The Robert F. Kennedy Journalism Awards honor those who report on issues that reflect Robert F. Kennedy’s concerns including human rights, social justice and the power of individual action in the United States and around the world. Entries include insights into the causes, conditions and remedies of injustice and critical analysis of relevant public policies, programs, attitudes and private endeavors.
Established in December of 1968 by a group of reporters covering Robert Kennedy’s presidential campaign, the awards program has far exceeded the expectations of its founders. Led by a committee of six independent journalists, the Awards are judged by more than fifty journalists each year. It has become the largest program of its kind and one of few in which the winners are determined solely by their peers.
The awards ceremony will be held in late September in Washington, DC. Congratulations also to the brave children who shared their stories — Brittany, Roger, Tyler, Kaylie, Sera, Johnny, Jasmine, Jaylan and Joshua.
Emma Gosnell reviews America’s Poor Kids in The Telegraph. “It was their voices – the programme largely consisted of them talking directly to camera – that made it so compelling,” she writes, referring to 10-year-old Kaylie, 11-year-old Sera and 13-year-old Johnny, who shared their stories directly to the cameras.
America’s Poor Kids aired last night on BBC Two to great response. The BBC Blog and Twitter feeds #poorkidsusa and #jezzaneumann were alive with many questions and comments about the film. This morning, The Guardian called it a “haunting film about child poverty in the richest nation on earth.” Writes Lisa Mangan, “The film was a tender curation and display of all the customarily unseen – or customarily ignored, at least by the people in whose power it lies to change things – ramifications of poverty.” The full review is available here.
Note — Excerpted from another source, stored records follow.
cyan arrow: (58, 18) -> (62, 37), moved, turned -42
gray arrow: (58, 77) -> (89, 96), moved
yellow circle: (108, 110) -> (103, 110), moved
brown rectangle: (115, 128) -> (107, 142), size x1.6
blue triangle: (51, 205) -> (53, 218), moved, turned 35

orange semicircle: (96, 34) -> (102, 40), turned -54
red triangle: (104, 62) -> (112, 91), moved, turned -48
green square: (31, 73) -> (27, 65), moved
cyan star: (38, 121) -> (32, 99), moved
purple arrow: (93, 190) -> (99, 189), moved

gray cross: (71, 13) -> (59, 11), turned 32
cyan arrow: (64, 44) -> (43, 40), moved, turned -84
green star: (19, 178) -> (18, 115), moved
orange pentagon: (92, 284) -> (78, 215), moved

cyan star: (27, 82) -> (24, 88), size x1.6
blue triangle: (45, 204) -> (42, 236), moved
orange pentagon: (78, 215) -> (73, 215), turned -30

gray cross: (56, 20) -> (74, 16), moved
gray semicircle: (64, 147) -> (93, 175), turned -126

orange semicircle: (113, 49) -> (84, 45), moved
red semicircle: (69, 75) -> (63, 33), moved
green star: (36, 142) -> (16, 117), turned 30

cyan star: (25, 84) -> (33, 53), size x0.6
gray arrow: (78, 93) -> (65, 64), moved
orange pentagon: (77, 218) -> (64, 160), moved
America’s Poor Kids airs tomorrow night on BBC 2 This World. The British version of the film, known as Poor Kids on PBS’s Frontline, includes Sera and her family from San Francisco with the other children and families from the Quad Cities. Director Jezza Neumann answers questions about the making of the film on the BBC’s blog, which can be found here.
America’s Poor Kids gets 4 out of 5 stars in Time Out London.
Check out the review here, by Gabriel Tate.
If ever we wished a format wasn’t exportable, it’s this. But Brian Woods and Jezza Neumann’s concept of analysing the realities and effects of poverty through interviews with children proves just as punishingly effective in the States as it did in 2011’s UK documentary.
Focusing on three Iowan families laid low by the recession, it exposes the fallacy of right-wing claims that welfare is a hammock rather than a safety net. The parents are desperate to work and the kids desperate to learn, but unemployment benefit is pitiful, medical insurance scanty and waiting lists for subsidised housing on the rise. Theirs are itinerant lives of homeless shelters, motels and a constant, gnawing hunger.
As ever, the kids cut to the quick with the heartbreaking maturity of their observations: ‘Grades is my only way out of here,’ says 13-year-old Johnny; ‘This is not the Great American Dream,’ reckons 11-year-old Sarah. Yet there’s no self-pity, which, perhaps oddly, makes this important film as inspiring as it does despairing.